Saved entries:
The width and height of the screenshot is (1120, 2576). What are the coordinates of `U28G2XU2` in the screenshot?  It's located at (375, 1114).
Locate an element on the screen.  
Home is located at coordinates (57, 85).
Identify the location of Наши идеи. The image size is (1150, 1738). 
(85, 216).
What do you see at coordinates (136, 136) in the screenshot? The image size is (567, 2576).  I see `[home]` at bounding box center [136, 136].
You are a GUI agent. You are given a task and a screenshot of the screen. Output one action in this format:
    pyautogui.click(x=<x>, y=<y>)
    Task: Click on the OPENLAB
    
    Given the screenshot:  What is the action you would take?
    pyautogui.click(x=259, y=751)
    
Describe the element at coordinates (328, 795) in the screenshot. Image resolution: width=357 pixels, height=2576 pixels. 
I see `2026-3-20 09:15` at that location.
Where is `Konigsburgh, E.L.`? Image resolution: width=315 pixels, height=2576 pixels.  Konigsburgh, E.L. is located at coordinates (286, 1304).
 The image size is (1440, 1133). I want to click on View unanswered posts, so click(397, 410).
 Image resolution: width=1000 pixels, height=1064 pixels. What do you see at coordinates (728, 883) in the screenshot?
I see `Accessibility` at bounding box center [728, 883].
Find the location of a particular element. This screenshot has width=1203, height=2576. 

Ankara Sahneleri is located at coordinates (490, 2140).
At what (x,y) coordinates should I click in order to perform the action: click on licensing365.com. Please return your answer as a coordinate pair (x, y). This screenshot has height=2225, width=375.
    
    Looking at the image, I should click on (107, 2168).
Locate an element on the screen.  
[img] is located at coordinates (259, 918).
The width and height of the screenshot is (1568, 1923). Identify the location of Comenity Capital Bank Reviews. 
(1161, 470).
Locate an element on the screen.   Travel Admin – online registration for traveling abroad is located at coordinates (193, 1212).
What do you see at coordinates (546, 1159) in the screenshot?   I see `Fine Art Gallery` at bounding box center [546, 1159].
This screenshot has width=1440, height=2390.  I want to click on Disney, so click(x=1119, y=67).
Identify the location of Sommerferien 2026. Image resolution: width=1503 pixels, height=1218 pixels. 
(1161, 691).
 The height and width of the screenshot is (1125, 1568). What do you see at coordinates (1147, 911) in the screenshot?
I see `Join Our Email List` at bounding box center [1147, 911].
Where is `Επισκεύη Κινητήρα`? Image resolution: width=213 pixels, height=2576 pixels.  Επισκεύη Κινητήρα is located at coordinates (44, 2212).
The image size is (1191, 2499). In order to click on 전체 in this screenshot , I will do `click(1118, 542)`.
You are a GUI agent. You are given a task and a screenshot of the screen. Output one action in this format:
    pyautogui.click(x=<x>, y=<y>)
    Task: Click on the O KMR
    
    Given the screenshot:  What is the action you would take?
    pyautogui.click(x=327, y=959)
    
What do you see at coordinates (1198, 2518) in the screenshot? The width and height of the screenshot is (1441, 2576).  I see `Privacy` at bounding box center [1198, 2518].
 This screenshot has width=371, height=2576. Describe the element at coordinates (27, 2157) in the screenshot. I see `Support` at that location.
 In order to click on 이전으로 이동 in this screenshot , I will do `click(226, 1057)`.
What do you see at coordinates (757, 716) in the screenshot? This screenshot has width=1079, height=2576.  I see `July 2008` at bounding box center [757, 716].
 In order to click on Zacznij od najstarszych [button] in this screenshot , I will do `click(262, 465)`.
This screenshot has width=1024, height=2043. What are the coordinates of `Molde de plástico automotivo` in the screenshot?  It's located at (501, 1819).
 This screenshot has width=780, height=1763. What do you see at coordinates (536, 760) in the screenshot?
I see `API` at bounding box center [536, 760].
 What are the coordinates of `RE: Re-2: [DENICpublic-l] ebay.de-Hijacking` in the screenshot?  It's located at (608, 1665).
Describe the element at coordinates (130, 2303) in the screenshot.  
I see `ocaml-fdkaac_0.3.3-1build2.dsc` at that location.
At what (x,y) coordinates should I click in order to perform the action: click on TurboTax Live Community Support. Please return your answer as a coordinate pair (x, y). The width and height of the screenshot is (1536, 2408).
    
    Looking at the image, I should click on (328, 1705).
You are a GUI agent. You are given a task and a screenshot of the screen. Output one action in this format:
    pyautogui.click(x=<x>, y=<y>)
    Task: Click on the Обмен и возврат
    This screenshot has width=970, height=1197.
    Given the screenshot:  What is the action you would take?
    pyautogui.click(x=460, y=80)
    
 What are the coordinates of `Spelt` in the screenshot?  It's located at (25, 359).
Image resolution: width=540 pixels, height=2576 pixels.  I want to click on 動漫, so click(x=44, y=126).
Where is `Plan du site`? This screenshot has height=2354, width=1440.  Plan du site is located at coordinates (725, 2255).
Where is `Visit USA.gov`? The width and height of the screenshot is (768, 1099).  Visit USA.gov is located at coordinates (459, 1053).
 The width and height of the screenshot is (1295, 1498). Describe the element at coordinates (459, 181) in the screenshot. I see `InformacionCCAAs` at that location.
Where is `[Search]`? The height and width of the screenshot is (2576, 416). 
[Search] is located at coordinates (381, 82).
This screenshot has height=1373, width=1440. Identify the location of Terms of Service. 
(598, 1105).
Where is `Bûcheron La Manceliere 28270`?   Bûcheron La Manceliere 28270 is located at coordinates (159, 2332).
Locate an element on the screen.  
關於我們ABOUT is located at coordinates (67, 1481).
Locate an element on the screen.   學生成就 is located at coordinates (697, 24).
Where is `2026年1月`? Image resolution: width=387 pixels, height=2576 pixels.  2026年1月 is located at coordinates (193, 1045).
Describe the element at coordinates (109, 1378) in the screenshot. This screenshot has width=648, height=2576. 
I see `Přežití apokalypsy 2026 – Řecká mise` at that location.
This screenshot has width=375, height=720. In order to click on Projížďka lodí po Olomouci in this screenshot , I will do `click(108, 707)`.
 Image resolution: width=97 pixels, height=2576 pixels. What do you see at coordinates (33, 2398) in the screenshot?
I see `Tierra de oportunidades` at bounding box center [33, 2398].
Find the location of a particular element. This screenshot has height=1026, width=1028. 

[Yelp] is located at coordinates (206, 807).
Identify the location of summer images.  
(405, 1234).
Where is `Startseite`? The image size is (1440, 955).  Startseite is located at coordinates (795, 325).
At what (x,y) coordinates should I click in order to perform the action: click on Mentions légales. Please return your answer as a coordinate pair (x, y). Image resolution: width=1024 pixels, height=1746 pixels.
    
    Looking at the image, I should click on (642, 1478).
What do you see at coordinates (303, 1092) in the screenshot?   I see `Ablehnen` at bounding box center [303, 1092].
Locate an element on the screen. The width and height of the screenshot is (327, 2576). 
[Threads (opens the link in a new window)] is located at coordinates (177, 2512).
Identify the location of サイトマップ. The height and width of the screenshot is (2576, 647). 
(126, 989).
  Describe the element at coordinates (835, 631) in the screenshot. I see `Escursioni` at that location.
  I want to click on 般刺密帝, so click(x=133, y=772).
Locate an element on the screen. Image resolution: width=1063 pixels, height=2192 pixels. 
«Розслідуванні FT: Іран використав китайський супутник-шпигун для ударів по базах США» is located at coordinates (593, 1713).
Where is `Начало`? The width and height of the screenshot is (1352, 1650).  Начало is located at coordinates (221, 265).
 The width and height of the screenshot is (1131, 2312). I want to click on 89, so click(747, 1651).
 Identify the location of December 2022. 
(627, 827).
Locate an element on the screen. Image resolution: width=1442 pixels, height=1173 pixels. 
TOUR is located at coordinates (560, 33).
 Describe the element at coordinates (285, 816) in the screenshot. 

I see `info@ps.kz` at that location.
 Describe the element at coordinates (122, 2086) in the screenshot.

What to work on
Each entry needs to be written out again, exactly as given.

Solution
The width and height of the screenshot is (1120, 2576). What are the coordinates of `U28G2XU2` in the screenshot?  It's located at (375, 1114).
Locate an element on the screen.  
Home is located at coordinates (57, 85).
Identify the location of Наши идеи. The image size is (1150, 1738). 
(85, 216).
What do you see at coordinates (136, 136) in the screenshot? The image size is (567, 2576).  I see `[home]` at bounding box center [136, 136].
You are a GUI agent. You are given a task and a screenshot of the screen. Output one action in this format:
    pyautogui.click(x=<x>, y=<y>)
    Task: Click on the OPENLAB
    
    Given the screenshot:  What is the action you would take?
    pyautogui.click(x=259, y=751)
    
Describe the element at coordinates (328, 795) in the screenshot. Image resolution: width=357 pixels, height=2576 pixels. 
I see `2026-3-20 09:15` at that location.
Where is `Konigsburgh, E.L.`? Image resolution: width=315 pixels, height=2576 pixels.  Konigsburgh, E.L. is located at coordinates (286, 1304).
 The image size is (1440, 1133). I want to click on View unanswered posts, so click(397, 410).
 Image resolution: width=1000 pixels, height=1064 pixels. What do you see at coordinates (728, 883) in the screenshot?
I see `Accessibility` at bounding box center [728, 883].
Find the location of a particular element. This screenshot has width=1203, height=2576. 

Ankara Sahneleri is located at coordinates (490, 2140).
At what (x,y) coordinates should I click in order to perform the action: click on licensing365.com. Please return your answer as a coordinate pair (x, y). This screenshot has height=2225, width=375.
    
    Looking at the image, I should click on (107, 2168).
Locate an element on the screen.  
[img] is located at coordinates (259, 918).
The width and height of the screenshot is (1568, 1923). Identify the location of Comenity Capital Bank Reviews. 
(1161, 470).
Locate an element on the screen.   Travel Admin – online registration for traveling abroad is located at coordinates (193, 1212).
What do you see at coordinates (546, 1159) in the screenshot?   I see `Fine Art Gallery` at bounding box center [546, 1159].
This screenshot has width=1440, height=2390.  I want to click on Disney, so click(x=1119, y=67).
Identify the location of Sommerferien 2026. Image resolution: width=1503 pixels, height=1218 pixels. 
(1161, 691).
 The height and width of the screenshot is (1125, 1568). What do you see at coordinates (1147, 911) in the screenshot?
I see `Join Our Email List` at bounding box center [1147, 911].
Where is `Επισκεύη Κινητήρα`? Image resolution: width=213 pixels, height=2576 pixels.  Επισκεύη Κινητήρα is located at coordinates (44, 2212).
The image size is (1191, 2499). In order to click on 전체 in this screenshot , I will do `click(1118, 542)`.
You are a GUI agent. You are given a task and a screenshot of the screen. Output one action in this format:
    pyautogui.click(x=<x>, y=<y>)
    Task: Click on the O KMR
    
    Given the screenshot:  What is the action you would take?
    pyautogui.click(x=327, y=959)
    
What do you see at coordinates (1198, 2518) in the screenshot? The width and height of the screenshot is (1441, 2576).  I see `Privacy` at bounding box center [1198, 2518].
 This screenshot has width=371, height=2576. Describe the element at coordinates (27, 2157) in the screenshot. I see `Support` at that location.
 In order to click on 이전으로 이동 in this screenshot , I will do `click(226, 1057)`.
What do you see at coordinates (757, 716) in the screenshot? This screenshot has width=1079, height=2576.  I see `July 2008` at bounding box center [757, 716].
 In order to click on Zacznij od najstarszych [button] in this screenshot , I will do `click(262, 465)`.
This screenshot has width=1024, height=2043. What are the coordinates of `Molde de plástico automotivo` in the screenshot?  It's located at (501, 1819).
 This screenshot has width=780, height=1763. What do you see at coordinates (536, 760) in the screenshot?
I see `API` at bounding box center [536, 760].
 What are the coordinates of `RE: Re-2: [DENICpublic-l] ebay.de-Hijacking` in the screenshot?  It's located at (608, 1665).
Describe the element at coordinates (130, 2303) in the screenshot.  
I see `ocaml-fdkaac_0.3.3-1build2.dsc` at that location.
At what (x,y) coordinates should I click in order to perform the action: click on TurboTax Live Community Support. Please return your answer as a coordinate pair (x, y). The width and height of the screenshot is (1536, 2408).
    
    Looking at the image, I should click on (328, 1705).
You are a GUI agent. You are given a task and a screenshot of the screen. Output one action in this format:
    pyautogui.click(x=<x>, y=<y>)
    Task: Click on the Обмен и возврат
    This screenshot has width=970, height=1197.
    Given the screenshot:  What is the action you would take?
    pyautogui.click(x=460, y=80)
    
 What are the coordinates of `Spelt` in the screenshot?  It's located at (25, 359).
Image resolution: width=540 pixels, height=2576 pixels.  I want to click on 動漫, so click(x=44, y=126).
Where is `Plan du site`? This screenshot has height=2354, width=1440.  Plan du site is located at coordinates (725, 2255).
Where is `Visit USA.gov`? The width and height of the screenshot is (768, 1099).  Visit USA.gov is located at coordinates (459, 1053).
 The width and height of the screenshot is (1295, 1498). Describe the element at coordinates (459, 181) in the screenshot. I see `InformacionCCAAs` at that location.
Where is `[Search]`? The height and width of the screenshot is (2576, 416). 
[Search] is located at coordinates (381, 82).
This screenshot has height=1373, width=1440. Identify the location of Terms of Service. 
(598, 1105).
Where is `Bûcheron La Manceliere 28270`?   Bûcheron La Manceliere 28270 is located at coordinates (159, 2332).
Locate an element on the screen.  
關於我們ABOUT is located at coordinates (67, 1481).
Locate an element on the screen.   學生成就 is located at coordinates (697, 24).
Where is `2026年1月`? Image resolution: width=387 pixels, height=2576 pixels.  2026年1月 is located at coordinates (193, 1045).
Describe the element at coordinates (109, 1378) in the screenshot. This screenshot has width=648, height=2576. 
I see `Přežití apokalypsy 2026 – Řecká mise` at that location.
This screenshot has width=375, height=720. In order to click on Projížďka lodí po Olomouci in this screenshot , I will do `click(108, 707)`.
 Image resolution: width=97 pixels, height=2576 pixels. What do you see at coordinates (33, 2398) in the screenshot?
I see `Tierra de oportunidades` at bounding box center [33, 2398].
Find the location of a particular element. This screenshot has height=1026, width=1028. 

[Yelp] is located at coordinates (206, 807).
Identify the location of summer images.  
(405, 1234).
Where is `Startseite`? The image size is (1440, 955).  Startseite is located at coordinates (795, 325).
At what (x,y) coordinates should I click in order to perform the action: click on Mentions légales. Please return your answer as a coordinate pair (x, y). Image resolution: width=1024 pixels, height=1746 pixels.
    
    Looking at the image, I should click on (642, 1478).
What do you see at coordinates (303, 1092) in the screenshot?   I see `Ablehnen` at bounding box center [303, 1092].
Locate an element on the screen. The width and height of the screenshot is (327, 2576). 
[Threads (opens the link in a new window)] is located at coordinates (177, 2512).
Identify the location of サイトマップ. The height and width of the screenshot is (2576, 647). 
(126, 989).
  Describe the element at coordinates (835, 631) in the screenshot. I see `Escursioni` at that location.
  I want to click on 般刺密帝, so click(x=133, y=772).
Locate an element on the screen. Image resolution: width=1063 pixels, height=2192 pixels. 
«Розслідуванні FT: Іран використав китайський супутник-шпигун для ударів по базах США» is located at coordinates (593, 1713).
Where is `Начало`? The width and height of the screenshot is (1352, 1650).  Начало is located at coordinates (221, 265).
 The width and height of the screenshot is (1131, 2312). I want to click on 89, so click(747, 1651).
 Identify the location of December 2022. 
(627, 827).
Locate an element on the screen. Image resolution: width=1442 pixels, height=1173 pixels. 
TOUR is located at coordinates (560, 33).
 Describe the element at coordinates (285, 816) in the screenshot. 

I see `info@ps.kz` at that location.
 Describe the element at coordinates (122, 2086) in the screenshot.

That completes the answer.